[Dataset entries]
::::::::::

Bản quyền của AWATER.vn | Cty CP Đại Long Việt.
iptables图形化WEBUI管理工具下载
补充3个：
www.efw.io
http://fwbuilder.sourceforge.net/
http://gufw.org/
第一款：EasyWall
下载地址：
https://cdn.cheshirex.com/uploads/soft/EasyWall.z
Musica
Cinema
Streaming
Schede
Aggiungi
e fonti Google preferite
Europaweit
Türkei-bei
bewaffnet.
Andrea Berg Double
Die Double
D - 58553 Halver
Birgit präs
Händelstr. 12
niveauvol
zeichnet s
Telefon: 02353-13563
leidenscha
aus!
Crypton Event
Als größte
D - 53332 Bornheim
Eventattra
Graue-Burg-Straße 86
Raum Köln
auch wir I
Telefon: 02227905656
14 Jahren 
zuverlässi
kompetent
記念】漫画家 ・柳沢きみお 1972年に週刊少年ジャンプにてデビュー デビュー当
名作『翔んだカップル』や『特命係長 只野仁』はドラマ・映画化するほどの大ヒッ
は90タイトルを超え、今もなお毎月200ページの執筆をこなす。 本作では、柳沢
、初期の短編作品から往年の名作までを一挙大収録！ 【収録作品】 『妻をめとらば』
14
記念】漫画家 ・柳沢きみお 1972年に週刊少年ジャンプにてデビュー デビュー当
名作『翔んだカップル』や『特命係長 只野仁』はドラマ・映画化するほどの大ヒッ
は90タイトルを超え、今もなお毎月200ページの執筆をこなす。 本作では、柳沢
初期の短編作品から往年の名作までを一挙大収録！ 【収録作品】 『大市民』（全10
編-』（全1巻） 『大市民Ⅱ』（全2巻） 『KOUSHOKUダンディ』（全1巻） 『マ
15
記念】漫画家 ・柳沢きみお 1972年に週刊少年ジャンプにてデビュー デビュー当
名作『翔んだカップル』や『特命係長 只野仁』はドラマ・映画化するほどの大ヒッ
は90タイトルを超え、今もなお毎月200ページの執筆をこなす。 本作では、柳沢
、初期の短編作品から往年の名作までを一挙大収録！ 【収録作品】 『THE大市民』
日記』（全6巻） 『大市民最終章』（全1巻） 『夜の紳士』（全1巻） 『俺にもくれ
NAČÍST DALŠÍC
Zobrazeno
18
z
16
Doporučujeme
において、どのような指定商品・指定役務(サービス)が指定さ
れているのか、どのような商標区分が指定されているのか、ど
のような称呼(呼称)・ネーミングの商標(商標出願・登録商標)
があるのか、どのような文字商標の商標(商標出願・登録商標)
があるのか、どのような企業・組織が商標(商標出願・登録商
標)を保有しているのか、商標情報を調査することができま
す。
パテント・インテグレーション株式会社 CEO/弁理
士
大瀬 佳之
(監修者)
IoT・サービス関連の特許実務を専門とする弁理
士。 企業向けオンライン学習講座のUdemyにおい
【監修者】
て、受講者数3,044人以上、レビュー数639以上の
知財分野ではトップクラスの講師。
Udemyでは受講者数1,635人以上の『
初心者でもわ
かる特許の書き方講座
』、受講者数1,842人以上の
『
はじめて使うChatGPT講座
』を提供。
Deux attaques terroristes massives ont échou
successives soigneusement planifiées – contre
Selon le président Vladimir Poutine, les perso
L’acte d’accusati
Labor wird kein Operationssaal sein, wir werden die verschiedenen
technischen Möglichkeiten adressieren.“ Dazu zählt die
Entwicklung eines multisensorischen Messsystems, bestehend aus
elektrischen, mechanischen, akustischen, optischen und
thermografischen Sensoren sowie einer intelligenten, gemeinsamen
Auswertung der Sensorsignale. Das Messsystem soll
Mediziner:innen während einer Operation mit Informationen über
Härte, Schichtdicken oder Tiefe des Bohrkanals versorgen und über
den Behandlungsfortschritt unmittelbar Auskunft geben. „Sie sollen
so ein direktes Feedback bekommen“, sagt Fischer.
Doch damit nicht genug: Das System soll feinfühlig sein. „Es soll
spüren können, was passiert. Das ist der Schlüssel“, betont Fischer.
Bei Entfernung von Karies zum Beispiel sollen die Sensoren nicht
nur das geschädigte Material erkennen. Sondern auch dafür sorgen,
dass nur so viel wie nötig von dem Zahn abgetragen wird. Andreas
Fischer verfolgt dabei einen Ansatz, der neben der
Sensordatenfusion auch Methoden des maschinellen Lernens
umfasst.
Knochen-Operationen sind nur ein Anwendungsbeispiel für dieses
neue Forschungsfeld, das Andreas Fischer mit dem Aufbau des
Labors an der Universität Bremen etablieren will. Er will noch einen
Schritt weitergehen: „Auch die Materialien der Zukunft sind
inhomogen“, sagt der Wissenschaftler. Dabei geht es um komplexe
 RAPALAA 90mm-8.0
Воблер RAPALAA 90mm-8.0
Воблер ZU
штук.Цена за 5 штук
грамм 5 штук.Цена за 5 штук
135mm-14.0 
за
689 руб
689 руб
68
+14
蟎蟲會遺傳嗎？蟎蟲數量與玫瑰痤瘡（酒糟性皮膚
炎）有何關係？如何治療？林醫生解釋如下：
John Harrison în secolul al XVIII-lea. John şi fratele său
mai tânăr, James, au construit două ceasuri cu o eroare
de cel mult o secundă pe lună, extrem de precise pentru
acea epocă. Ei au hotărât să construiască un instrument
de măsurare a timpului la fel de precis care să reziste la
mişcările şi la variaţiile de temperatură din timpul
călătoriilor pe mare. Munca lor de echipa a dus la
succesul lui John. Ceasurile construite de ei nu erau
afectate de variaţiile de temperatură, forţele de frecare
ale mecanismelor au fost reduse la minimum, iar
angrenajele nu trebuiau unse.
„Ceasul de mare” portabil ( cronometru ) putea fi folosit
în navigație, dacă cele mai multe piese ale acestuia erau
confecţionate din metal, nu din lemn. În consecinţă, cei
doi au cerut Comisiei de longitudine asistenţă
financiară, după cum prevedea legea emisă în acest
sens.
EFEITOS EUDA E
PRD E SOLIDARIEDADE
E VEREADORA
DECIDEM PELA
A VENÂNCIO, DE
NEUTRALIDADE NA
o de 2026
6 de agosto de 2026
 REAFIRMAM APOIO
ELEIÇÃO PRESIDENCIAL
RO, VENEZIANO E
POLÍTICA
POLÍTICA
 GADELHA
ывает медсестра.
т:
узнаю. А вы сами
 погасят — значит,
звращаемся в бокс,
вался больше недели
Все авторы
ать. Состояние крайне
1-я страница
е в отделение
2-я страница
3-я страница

::::::::::

◆ **What is being asked**
Only lines that contain the string "EasyWall" count; pick each one out of the records and copy it.

◆ **Result for this exercise**
第一款：EasyWall
https://cdn.cheshirex.com/uploads/soft/EasyWall.z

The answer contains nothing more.